▸ **RECORDS PROVIDED**
=== Begin Enclosure ===

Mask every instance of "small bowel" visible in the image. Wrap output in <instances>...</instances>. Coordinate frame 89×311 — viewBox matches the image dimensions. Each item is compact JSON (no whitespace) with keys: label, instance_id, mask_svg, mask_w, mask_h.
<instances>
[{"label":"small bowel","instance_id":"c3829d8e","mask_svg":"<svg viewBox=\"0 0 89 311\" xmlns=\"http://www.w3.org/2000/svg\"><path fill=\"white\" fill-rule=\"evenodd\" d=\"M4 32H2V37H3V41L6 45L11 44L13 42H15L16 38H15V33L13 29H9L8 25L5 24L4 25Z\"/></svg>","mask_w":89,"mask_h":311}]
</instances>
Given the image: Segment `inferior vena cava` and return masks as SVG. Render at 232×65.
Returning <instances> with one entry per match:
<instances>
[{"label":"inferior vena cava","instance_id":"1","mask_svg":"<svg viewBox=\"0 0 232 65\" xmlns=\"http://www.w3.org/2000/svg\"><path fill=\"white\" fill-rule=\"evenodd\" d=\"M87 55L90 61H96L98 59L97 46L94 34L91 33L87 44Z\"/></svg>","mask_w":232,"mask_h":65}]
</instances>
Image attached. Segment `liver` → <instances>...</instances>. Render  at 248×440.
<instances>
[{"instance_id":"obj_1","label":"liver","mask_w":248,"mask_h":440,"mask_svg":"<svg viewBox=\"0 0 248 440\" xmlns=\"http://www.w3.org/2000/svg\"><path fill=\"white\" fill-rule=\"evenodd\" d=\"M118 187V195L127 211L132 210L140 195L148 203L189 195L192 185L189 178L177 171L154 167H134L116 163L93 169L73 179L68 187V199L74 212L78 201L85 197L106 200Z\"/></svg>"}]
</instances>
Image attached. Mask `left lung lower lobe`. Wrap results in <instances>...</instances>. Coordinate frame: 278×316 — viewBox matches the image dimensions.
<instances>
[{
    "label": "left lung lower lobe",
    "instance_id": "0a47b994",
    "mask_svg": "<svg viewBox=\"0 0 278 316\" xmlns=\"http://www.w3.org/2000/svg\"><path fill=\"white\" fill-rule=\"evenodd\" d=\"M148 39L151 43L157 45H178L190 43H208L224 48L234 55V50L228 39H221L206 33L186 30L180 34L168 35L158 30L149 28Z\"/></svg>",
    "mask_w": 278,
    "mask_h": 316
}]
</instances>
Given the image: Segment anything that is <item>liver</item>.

=== End Enclosure ===
=== Begin Enclosure ===

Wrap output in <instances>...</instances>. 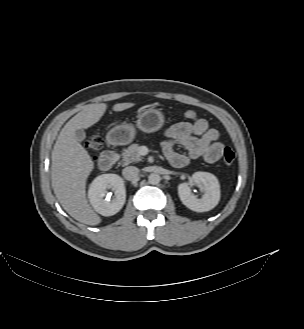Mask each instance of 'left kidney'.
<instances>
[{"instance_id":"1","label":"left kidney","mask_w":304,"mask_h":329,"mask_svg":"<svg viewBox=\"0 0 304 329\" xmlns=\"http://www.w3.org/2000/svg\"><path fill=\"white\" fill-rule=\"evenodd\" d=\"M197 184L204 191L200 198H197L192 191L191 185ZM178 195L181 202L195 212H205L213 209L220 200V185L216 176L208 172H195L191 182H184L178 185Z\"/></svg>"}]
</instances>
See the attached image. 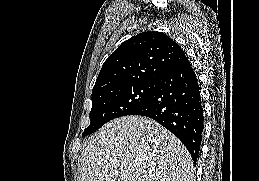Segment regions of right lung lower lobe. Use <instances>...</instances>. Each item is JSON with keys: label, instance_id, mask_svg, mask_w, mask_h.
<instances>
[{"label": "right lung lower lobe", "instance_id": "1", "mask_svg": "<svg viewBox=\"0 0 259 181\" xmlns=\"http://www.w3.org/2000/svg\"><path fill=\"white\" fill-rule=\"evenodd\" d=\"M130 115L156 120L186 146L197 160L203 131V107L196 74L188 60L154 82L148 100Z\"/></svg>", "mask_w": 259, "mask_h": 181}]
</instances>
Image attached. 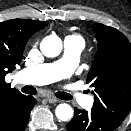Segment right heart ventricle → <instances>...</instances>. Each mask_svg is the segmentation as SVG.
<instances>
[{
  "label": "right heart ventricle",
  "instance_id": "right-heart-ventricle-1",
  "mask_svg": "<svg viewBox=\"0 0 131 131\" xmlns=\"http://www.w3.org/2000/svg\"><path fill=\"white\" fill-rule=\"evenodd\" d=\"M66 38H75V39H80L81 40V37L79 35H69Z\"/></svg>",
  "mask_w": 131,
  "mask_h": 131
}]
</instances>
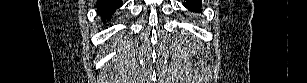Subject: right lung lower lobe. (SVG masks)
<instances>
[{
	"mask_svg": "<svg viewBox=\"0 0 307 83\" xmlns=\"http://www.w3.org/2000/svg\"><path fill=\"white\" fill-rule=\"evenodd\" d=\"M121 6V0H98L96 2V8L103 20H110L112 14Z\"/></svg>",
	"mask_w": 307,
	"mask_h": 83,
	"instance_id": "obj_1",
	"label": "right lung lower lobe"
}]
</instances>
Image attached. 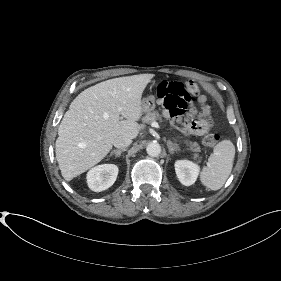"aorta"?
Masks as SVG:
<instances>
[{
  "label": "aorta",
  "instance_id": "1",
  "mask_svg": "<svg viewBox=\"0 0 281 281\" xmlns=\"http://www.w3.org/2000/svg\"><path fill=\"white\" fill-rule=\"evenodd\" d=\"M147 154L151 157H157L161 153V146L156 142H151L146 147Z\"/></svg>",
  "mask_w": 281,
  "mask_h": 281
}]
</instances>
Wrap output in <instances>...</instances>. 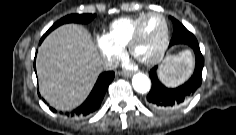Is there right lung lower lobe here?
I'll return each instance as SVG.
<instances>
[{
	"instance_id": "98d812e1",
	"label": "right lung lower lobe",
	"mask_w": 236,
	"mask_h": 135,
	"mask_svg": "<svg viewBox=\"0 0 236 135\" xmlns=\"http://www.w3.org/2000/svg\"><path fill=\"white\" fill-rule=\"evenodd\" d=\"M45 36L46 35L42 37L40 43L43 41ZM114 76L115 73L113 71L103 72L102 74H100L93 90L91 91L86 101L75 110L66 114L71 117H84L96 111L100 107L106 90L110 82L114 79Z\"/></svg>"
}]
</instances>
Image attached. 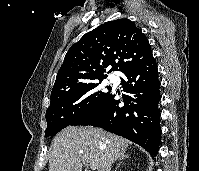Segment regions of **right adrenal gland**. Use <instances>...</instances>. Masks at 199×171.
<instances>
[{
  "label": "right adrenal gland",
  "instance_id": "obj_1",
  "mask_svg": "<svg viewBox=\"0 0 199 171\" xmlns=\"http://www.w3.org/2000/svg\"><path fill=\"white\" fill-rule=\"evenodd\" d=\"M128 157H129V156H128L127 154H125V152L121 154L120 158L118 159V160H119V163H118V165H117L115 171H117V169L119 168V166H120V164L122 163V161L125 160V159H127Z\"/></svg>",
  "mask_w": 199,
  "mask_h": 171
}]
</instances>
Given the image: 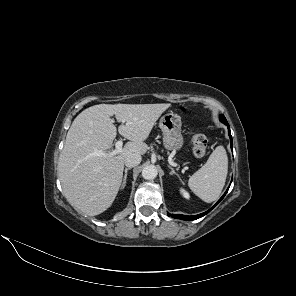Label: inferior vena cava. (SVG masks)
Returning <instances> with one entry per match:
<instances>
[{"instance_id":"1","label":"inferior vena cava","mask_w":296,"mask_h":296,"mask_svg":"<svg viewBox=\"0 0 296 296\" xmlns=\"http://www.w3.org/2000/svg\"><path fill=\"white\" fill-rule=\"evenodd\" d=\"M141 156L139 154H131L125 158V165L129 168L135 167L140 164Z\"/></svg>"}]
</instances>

=== End Enclosure ===
=== Begin Enclosure ===

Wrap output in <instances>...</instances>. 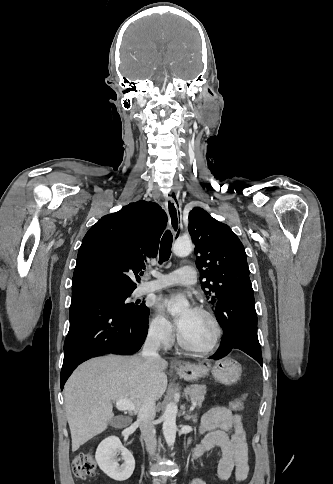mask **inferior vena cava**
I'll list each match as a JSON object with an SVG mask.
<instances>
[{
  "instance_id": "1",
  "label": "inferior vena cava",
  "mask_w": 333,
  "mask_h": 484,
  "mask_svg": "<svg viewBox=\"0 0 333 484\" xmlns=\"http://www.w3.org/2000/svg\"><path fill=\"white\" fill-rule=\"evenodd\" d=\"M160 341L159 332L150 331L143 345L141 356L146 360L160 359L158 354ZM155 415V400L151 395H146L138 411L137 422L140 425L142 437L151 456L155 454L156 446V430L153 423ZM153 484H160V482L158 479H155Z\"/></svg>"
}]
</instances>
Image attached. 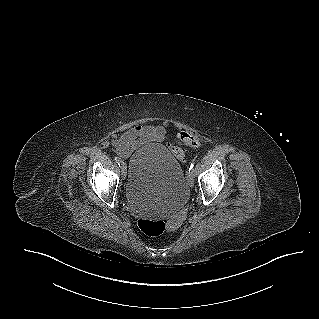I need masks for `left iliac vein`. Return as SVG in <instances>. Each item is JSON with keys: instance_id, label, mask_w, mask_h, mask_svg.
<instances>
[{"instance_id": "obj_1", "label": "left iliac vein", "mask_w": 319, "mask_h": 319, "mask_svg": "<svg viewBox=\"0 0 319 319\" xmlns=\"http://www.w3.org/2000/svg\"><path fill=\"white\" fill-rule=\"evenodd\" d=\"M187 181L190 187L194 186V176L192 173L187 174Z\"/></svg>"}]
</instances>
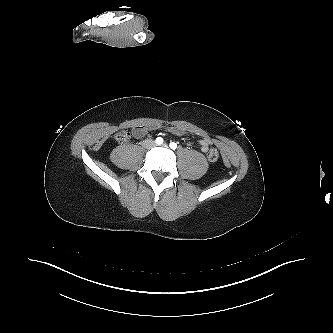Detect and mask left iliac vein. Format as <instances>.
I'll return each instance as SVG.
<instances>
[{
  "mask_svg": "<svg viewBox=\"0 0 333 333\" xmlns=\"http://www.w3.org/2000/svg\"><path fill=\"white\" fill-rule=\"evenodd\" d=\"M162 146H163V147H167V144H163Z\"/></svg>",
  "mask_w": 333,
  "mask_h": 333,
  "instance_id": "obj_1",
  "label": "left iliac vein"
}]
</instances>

=== End Enclosure ===

▸ **WHAT TO PRODUCE**
Of the lines above, output exactly those from the line bearing "Image attached. Mask" through the line bearing "Given the image: Segment anything", inclusive.

▸ **TASK RESPONSE**
Image attached. Mask `left lung lower lobe`. Wrap results in <instances>...</instances>. Coordinate frame: 278×316 — viewBox matches the image dimensions.
<instances>
[{
    "label": "left lung lower lobe",
    "instance_id": "0a47b994",
    "mask_svg": "<svg viewBox=\"0 0 278 316\" xmlns=\"http://www.w3.org/2000/svg\"><path fill=\"white\" fill-rule=\"evenodd\" d=\"M148 39L151 43L157 45H178L190 43H208L224 48L234 55V50L228 39H221L206 33L186 30L180 34L168 35L158 30L149 28Z\"/></svg>",
    "mask_w": 278,
    "mask_h": 316
}]
</instances>
Given the image: Segment anything that is <item>liver</item>.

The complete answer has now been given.